London-traded Brent, the global benchmark for oil, settled down $1.15, or 1.2%, at $97.93 a barrel on Friday. On Thursday, Brent reached $105.79, the first time it had gotten to $100 since 2014.

U.S. crude’s West Texas Intermediate, or WTI benchmark, settled down $1.22, or 1.3%, at $91.59. WTI hit a seven-year high of $100.54 in the previous session.

Despite the drop on the day, crude prices still registered weekly gains, with Brent up 4.3% and WTI rising 0.6%. Before last week, crude prices had gained non-stop for eight straight weeks.

Crude prices dropped on Friday after energy traders thought “the war in Ukraine probably won’t lead to any disruptions of Russian crude to Europe,” said Moya.

But “taking over Kyiv would be followed by a strong reaction from Western leaders, which should suggest all sanctions remain on the table, including those on Russia crude oil and gas," added Moya. 

Oil: Technical Outlook

A sustained move below $88.80 can extend U.S. crude’s correction to a cluster of support and to levels of $87.20 and $86.10, said Sunil Kumar Dixit, chief technical strategist at skcharting.com.

“WTI’s weekly stochastic reading of 75/86 itself makes a negative crossover and the next leg down could be $80.70,” he said.

On the flip side, volume supported buying at above $91 can help U.S. crude retest $94 and make a second attempt at $100, Dixit said.

Gold: Market Activity & Prices

Gold’s dalliance with $1,900 peaks may not be over. But for this week itself, the market seems to have hit a crescendo with risk appetite overcoming safe haven trades on Friday to send U.S. stocks and bond yields higher and gold down for the first time in three days and for its first weekly decline in four.

Traders also appear to have grown somewhat weary in chasing bullion prices up on every Russia-Ukraine headline, explaining some of the deflation in the geopolitical pressure that sent gold to 13-month highs in the past two sessions.

“Gold prices are back below the $1900 level as risk appetite continues to stage a comeback despite a tremendous amount of uncertainty with the War in Ukraine,” said Moya, the analyst at OANDA.

“This week was quite the rollercoaster ride for gold prices and while it appears poised to finish the week slightly lower, the need for safe-havens still remains.”

Gold’s most-active contract on New York’s Comex, April, settled down $38.70, or 0.6% at $1,887.60 an ounce. On Thursday, the benchmark gold futures surged to a January 2021 high of $1,976.20. 

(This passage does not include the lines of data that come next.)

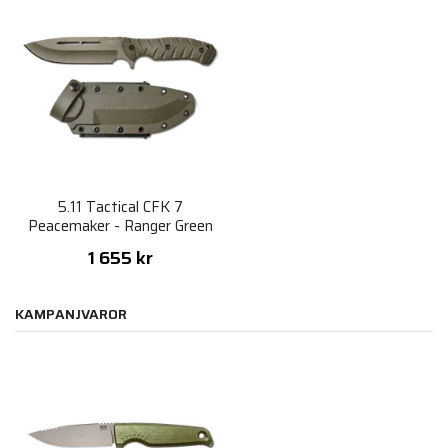
5.11 Tactical CFK 7
Peacemaker - Ranger Green
1 655 kr
KAMPANJVAROR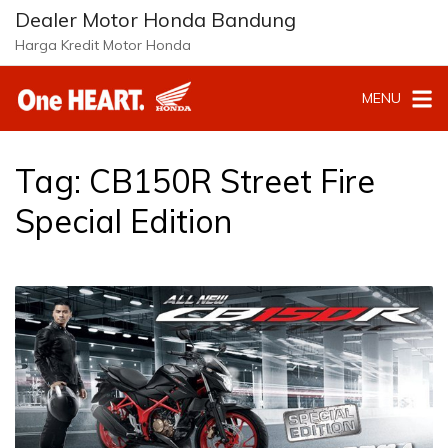
L
Dealer Motor Honda Bandung
a
Harga Kredit Motor Honda
n
g
MENU
s
u
n
g
Tag:
CB150R Street Fire
k
e
Special Edition
k
o
n
t
e
n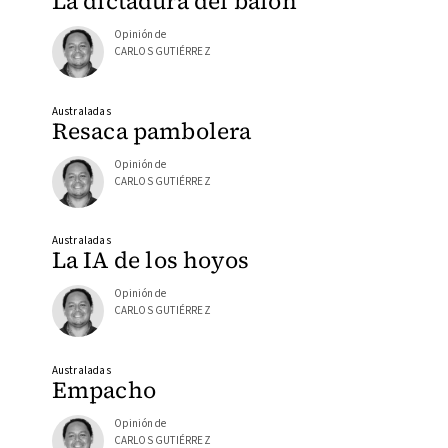
La dictadura del balón
Opinión de
CARLOS GUTIÉRREZ
Australadas
Resaca pambolera
Opinión de
CARLOS GUTIÉRREZ
Australadas
La IA de los hoyos
Opinión de
CARLOS GUTIÉRREZ
Australadas
Empacho
Opinión de
CARLOS GUTIÉRREZ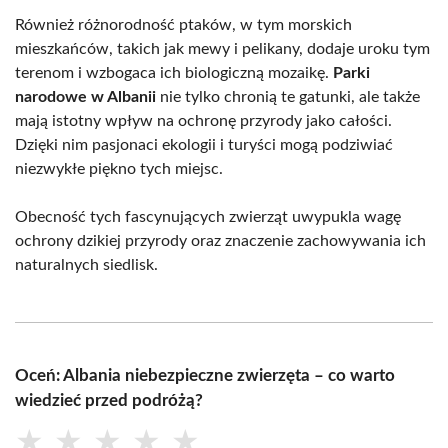
Również różnorodność ptaków, w tym morskich
mieszkańców, takich jak mewy i pelikany, dodaje uroku tym
terenom i wzbogaca ich biologiczną mozaikę.
Parki
narodowe w Albanii
nie tylko chronią te gatunki, ale także
mają istotny wpływ na ochronę przyrody jako całości.
Dzięki nim pasjonaci ekologii i turyści mogą podziwiać
niezwykłe piękno tych miejsc.
Obecność tych fascynujących zwierząt uwypukla wagę
ochrony dzikiej przyrody oraz znaczenie zachowywania ich
naturalnych siedlisk.
Oceń: Albania niebezpieczne zwierzęta – co warto
wiedzieć przed podróżą?
★
★
★
★
★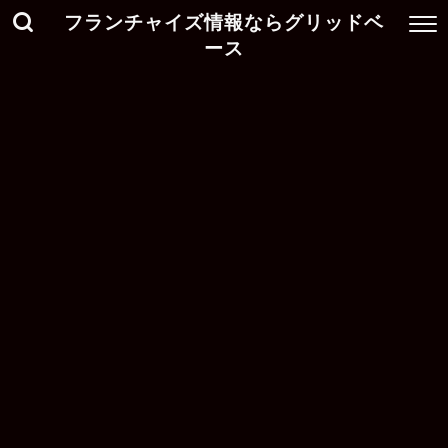
フランチャイズ情報ならグリッドベ
ース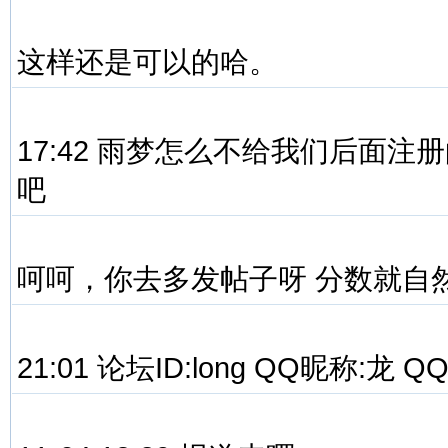
这样还是可以的哈。
17:42 雨梦怎么不给我们后面
吧
呵呵，你去多发帖子呀 分数就自
21:01 论坛ID:long QQ昵称:龙 QQ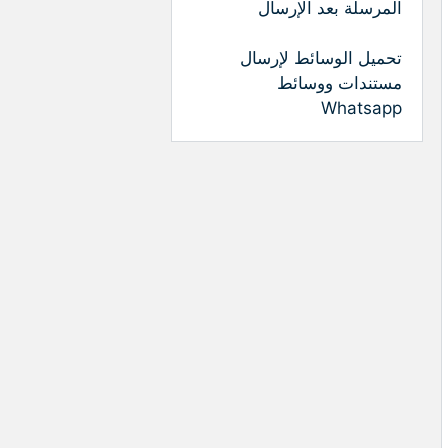
المرسلة بعد الإرسال
تحميل الوسائط لإرسال
مستندات ووسائط
Whatsapp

Aside from the drop on the day, the front-month in Comex gold also declined 0.6% on the week for its first weekly slide since Jan. 21, when it settled at $1,784.90.

Friday’s pivot in gold came as the yield on the 10-year Treasury note hit six-week highs just above 2%. Wall Street’s Dow, S&P 500 and Nasdaq indexes were all in the positive too, rising between 1% and 2%.

The slide also follows a historic plunge of nearly $100 intraday Thursday in a market that seemed to have everything bullish going for it: US inflation at 40-year highs; a Russia-West showdown unlikely to end anytime soon; and continued weakness in stocks that could divert more funds towards havens like gold.

“The very fact that amidst one of the worst geopolitical military crises, gold witnesses a $98 historic fall, raises questions on where gold is headed actually,” said Dixit, the technical strategist at skcharting.com.

To be sure, few think there's lasting damage to gold’s upward momentum from this week’s move lower.

Goldman Sachs said on Thursday that the rally in gold could get to a new record high of $2,350, aided by demand for ETFs, on the back of the situation in Ukraine. 

At Investing.com, our reading shows gold could go even higher, to $2,500. 

But at that point, we could also see intraday reversals of between $100 and $150 from the highs to the lows.

Gold: Technical Outlook

Gold’s path of least resistance is seen at $1,916-$1,921, said Dixit.

“If gold is to rebound, it would need a daily and weekly close above $1,916-$1,921 for a resumption of its bullish momentum and a retest of the $1,975-$2,000 levels,” he said.

Disclaimer: Barani Krishnan does not hold a position in the commodities and securities he writes about.